阿弥陀寺だより

平成23年冬季 第32号
  
「人として生まれて」
     阿弥陀寺住職 野口泰宏

 「人間に生る事、大なるよろこびなり」

 これは比叡山の名僧、恵心僧都源信(942〜1017)の言葉です(「横川法語」より)
 いまから約千年前、十一世紀に入ったとき、人間であることのありがたさと、救われる縁を自覚し、宣言した言葉です。悩むのも、悲しむのも、怒るのも人なら、心安らかになれるのも、また人です。
 われは人なり、と宣言できるのは、あなたも人間だという思いやりがあって成り立ちます。
 浄土宗を開かれた法然上人は、源信の教えと言葉を受け継いで次のように言葉を残されています。
 「うけがたき人身をうけて、あいがたき本願にあいて、おこしがたき道心を発して、はなれがたき輪廻の里をはなれて、生れがたき浄土に往生せん事、悦びの中の悦びなり」(「一紙小消息」より)
 これは、「めったになれない人間として生まれ、さらにめったに会うことのない阿弥陀仏の(皆を救おうとする)願いに接し、避けることの難しい六道輪廻の道からはずれ、生まれることの難しい浄土に往生できるのは、悦びの中の悦びにほかならない」と言う意味です。
 人として今あるうれしさ。今日という日を大切に、一日一日をかみしめながら、過ごさせていただきたいものです。
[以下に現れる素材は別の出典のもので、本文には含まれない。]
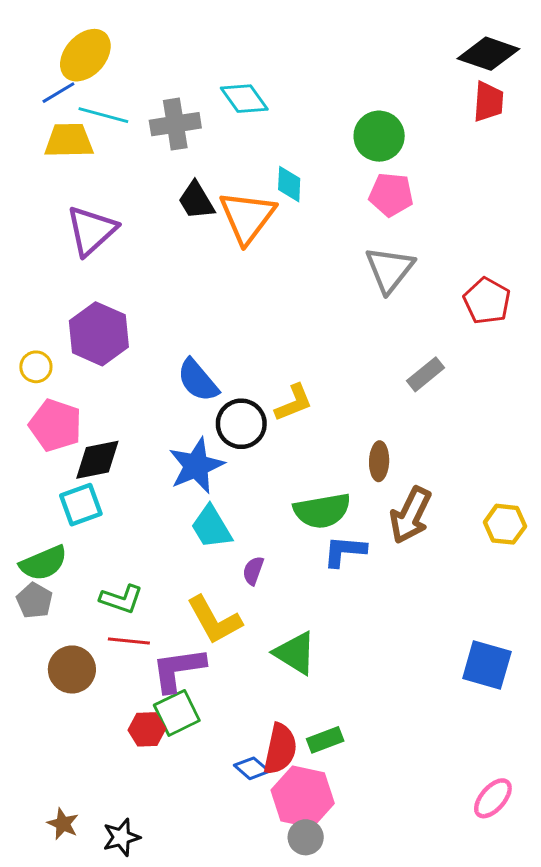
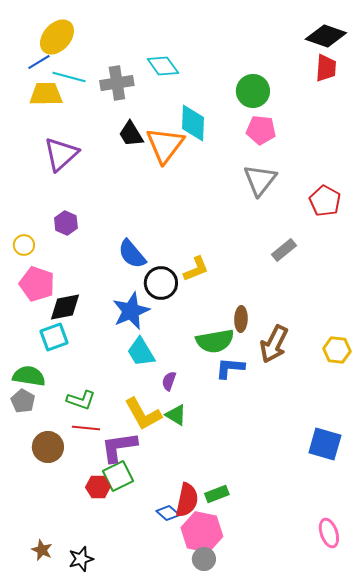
cyan diamond: (289, 184) -> (193, 123), size x1.5
purple hexagon: (99, 334) -> (66, 223), size x0.6
brown ellipse: (379, 461) -> (241, 319), moved
green semicircle: (43, 563) -> (29, 376), turned -148
green triangle: (295, 653) -> (176, 415), moved, size x0.7
pink ellipse: (493, 798) -> (329, 533), turned -60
修正会(年始のおつとめ)は1月2日(月)午前10時から

 新年、最初のおつとめを1月2日午前10時から阿弥陀寺で行います。
 社会の平和と人々の幸福を祈って、法会(ほうえ)を修します。これを修正会といいます。
 無事に新年を迎えられたことをご本尊さまに感謝し、また、この一年すこやかに過ごせるよう、新しい年が幸せな年となりますよう共に願いましょう。
 皆さんお誘いあわせの上、老若男女を問わず、お参りくださいますようお願いいたします。


文殊会を1月9日(成人の日)に開きます

 智恵の仏様である文殊さまのおつとめを、阿間河滝町子ども会のご協力のもと、1月9日(成人の日)に行います。
 内容は、
◎子ども会の役員さんによる餅つき
◎とんど(古いしめかざりやお守りなどのお魂を抜いて火にあげます)、ぜんざいの接待
◎おつとめ、受験生の合格祈願、「コール・ブリランテ」によるコーラス
◎法話

 を予定しています。
 後日、子ども会の役員さんから配られる絵馬に「願いごと」を書いて、当日持ってきてください。

今年一年を振り返って

 今年も残すところわずかとなりました。
 平成二十三年は、私たちにとって忘れることのできない一年となりました。三月十一日に起きた「東日本大震災」では多くの尊い命が失われ、今なお不自由な生活をしいられた方々が大勢おられます。
 私たちは便利な生活にどっぷりとつかり、本当に大切なものを忘れかけているのではないでしょうか。
 今一度、足元を見つめ直し、大きな流れの中に生かされているこの命の有り難さを考えたいと思います。